● YOUR TASK:
Sift through the material below and return the lines with "that".

* * *

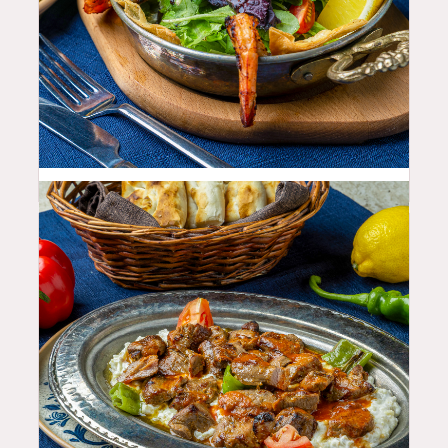
22.99
$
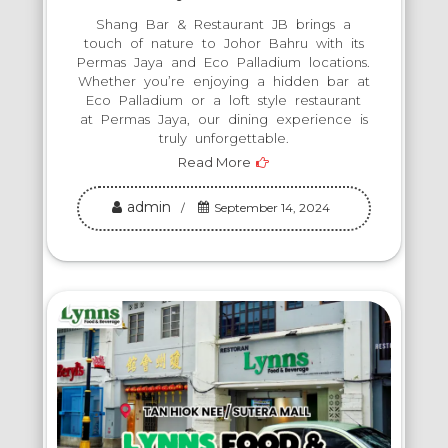
Shang Bar & Restaurant JB brings a
touch of nature to Johor Bahru with its
Permas Jaya and Eco Palladium locations.
Whether you’re enjoying a hidden bar at
Eco Palladium or a loft style restaurant
at Permas Jaya, our dining experience is
truly unforgettable.
Read More
admin
September 14, 2024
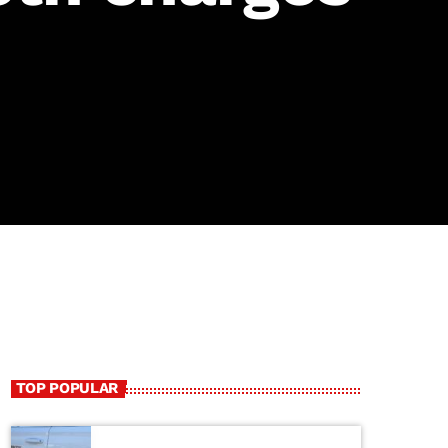
TOP POPULAR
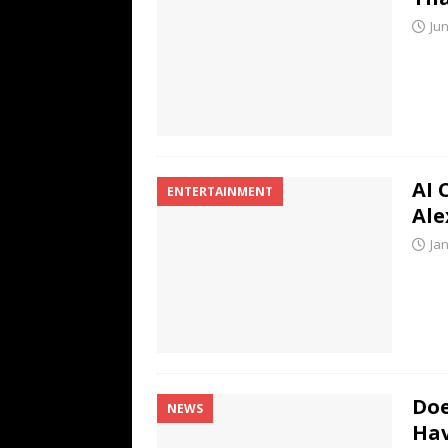
Jun
AI 
ENTERTAINMENT
Ale
Ja
Doe
NEWS
Hav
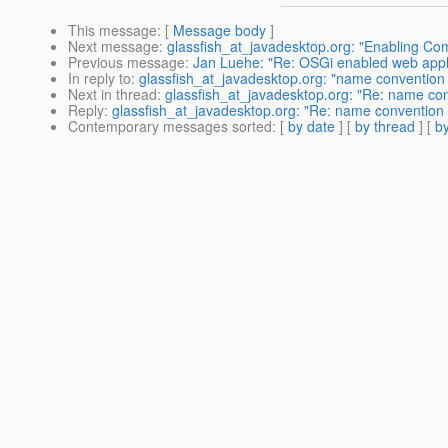
This message
: [
Message body
]
Next message
:
glassfish_at_javadesktop.org: "Enabling Co
Previous message
:
Jan Luehe: "Re: OSGi enabled web appl
In reply to
:
glassfish_at_javadesktop.org: "name convention 
Next in thread
:
glassfish_at_javadesktop.org: "Re: name con
Reply
:
glassfish_at_javadesktop.org: "Re: name convention 
Contemporary messages sorted
: [
by date
] [
by thread
] [
by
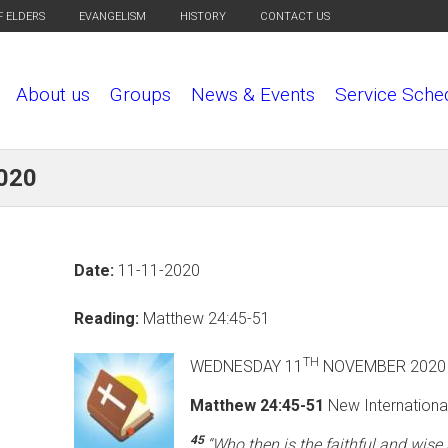
F ELDERS
EVANGELISM
HISTORY
CONTACT US
About us
Groups
News & Events
Service Sche
2020
Date:
11-11-2020
Reading:
Matthew 24:45-51
TH
WEDNESDAY 11
NOVEMBE
Matthew 24:45-51
New International
45
“Who then is the faithful and wis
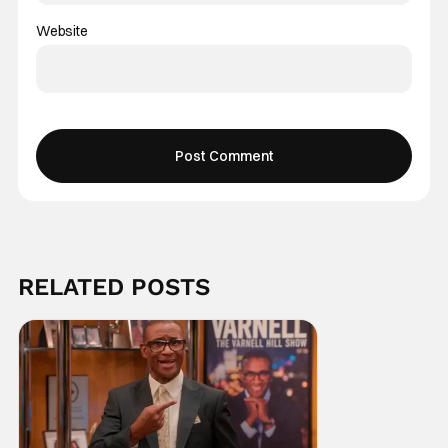
Website
RELATED POSTS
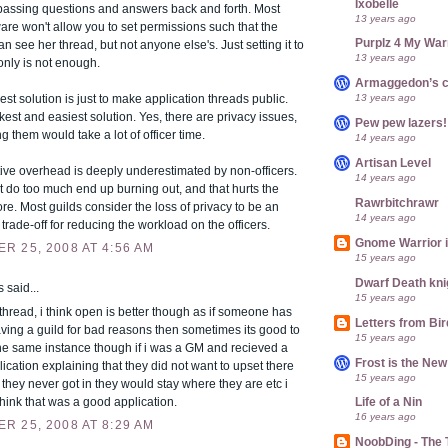
Ixobelle
passing questions and answers back and forth. Most
13 years ago
are won't allow you to set permissions such that the
Purplz 4 My War
an see her thread, but not anyone else's. Just setting it to
13 years ago
only is not enough.
Armaggedon’s 
13 years ago
est solution is just to make application threads public.
ickest and easiest solution. Yes, there are privacy issues,
Pew pew lazers!
ng them would take a lot of officer time.
14 years ago
Artisan Level
ive overhead is deeply underestimated by non-officers.
14 years ago
at do too much end up burning out, and that hurts the
Rawrbitchrawr
ore. Most guilds consider the loss of privacy to be an
14 years ago
trade-off for reducing the workload on the officers.
Gnome Warrior 
R 25, 2008 AT 4:56 AM
15 years ago
Dwarf Death kni
said...
15 years ago
 thread, i think open is better though as if someone has
Letters from Bir
leaving a guild for bad reasons then sometimes its good to
15 years ago
the same instance though if i was a GM and recieved a
Frost is the Ne
lication explaining that they did not want to upset there
15 years ago
f they never got in they would stay where they are etc i
 think that was a good application.
Life of a Nin
16 years ago
R 25, 2008 AT 8:29 AM
NoobDing - The T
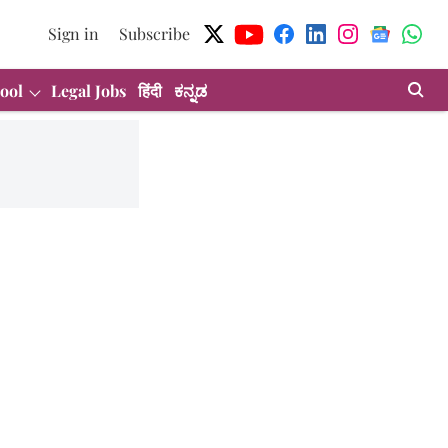
Sign in
Subscribe
ool
Legal Jobs
हिंदी
ಕನ್ನಡ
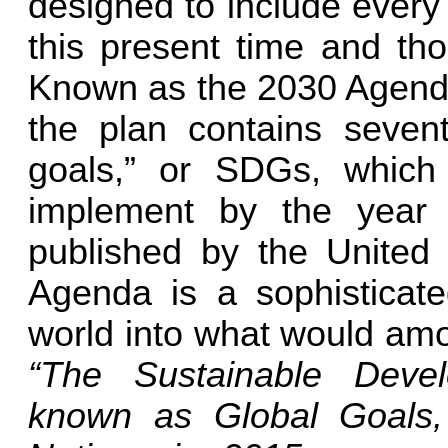
designed to include every
this present time and tho
Known as the 2030 Agenda
the plan contains seven
goals,” or SDGs, which
implement by the year 
published by the United 
Agenda is a sophisticate
world into what would amou
“The Sustainable Deve
known as Global Goals,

* * *

● PROBLEM SOLUTION:
are won't allow you to set permissions such that the
at do too much end up burning out, and that hurts the
lication explaining that they did not want to upset there
 think that was a good application.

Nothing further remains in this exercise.